[Start of Attachment]

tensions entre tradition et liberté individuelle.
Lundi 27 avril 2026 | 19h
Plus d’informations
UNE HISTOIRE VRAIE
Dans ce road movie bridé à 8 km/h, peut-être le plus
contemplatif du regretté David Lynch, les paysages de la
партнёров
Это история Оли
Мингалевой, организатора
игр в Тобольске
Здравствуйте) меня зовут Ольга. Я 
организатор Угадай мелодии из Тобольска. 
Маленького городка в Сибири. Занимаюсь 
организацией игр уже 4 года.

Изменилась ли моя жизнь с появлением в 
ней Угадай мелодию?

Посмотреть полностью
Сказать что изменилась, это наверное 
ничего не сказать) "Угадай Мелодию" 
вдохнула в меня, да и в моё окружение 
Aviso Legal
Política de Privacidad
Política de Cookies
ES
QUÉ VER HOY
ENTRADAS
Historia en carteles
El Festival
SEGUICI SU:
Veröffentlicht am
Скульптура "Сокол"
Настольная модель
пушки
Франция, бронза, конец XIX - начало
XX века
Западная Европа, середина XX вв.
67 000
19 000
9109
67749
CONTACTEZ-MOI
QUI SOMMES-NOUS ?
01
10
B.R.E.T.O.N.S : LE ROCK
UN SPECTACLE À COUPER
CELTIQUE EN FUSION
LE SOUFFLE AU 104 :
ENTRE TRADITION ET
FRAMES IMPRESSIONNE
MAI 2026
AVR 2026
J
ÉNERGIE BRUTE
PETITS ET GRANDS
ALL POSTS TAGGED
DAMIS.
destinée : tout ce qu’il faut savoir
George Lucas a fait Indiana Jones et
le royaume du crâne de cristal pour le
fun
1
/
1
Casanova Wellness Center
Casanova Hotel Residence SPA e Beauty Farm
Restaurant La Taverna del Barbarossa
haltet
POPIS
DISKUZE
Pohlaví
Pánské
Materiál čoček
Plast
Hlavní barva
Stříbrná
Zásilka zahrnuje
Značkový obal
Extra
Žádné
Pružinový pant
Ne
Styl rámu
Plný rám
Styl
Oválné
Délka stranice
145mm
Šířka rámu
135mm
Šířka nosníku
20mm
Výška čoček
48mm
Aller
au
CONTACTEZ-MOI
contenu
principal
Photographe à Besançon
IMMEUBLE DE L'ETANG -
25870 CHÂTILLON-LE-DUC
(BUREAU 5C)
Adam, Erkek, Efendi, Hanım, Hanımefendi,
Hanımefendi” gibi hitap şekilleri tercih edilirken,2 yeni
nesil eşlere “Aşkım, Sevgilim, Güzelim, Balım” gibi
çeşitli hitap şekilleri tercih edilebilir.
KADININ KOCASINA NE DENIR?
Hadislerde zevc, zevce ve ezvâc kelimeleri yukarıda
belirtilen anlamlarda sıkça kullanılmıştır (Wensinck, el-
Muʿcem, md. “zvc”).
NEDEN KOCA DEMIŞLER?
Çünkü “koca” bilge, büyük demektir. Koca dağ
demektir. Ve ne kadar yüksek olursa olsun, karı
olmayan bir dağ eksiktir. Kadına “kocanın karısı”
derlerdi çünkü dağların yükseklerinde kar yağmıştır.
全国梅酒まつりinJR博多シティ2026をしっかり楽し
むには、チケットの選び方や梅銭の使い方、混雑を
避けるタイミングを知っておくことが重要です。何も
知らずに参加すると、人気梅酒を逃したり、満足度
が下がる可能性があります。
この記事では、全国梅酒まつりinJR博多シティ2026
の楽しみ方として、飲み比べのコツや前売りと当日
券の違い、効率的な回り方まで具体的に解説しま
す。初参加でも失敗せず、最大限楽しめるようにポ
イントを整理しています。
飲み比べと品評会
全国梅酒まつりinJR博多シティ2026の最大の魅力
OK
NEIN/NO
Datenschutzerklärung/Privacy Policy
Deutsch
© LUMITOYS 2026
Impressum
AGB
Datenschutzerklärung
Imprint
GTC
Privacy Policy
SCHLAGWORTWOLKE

[End of Attachment]

TRY IT:
What belongs in the answer is each line of the data that has the word "hitap".

TASK OUTPUT:
Hanımefendi” gibi hitap şekilleri tercih edilirken,2 yeni
çeşitli hitap şekilleri tercih edilebilir.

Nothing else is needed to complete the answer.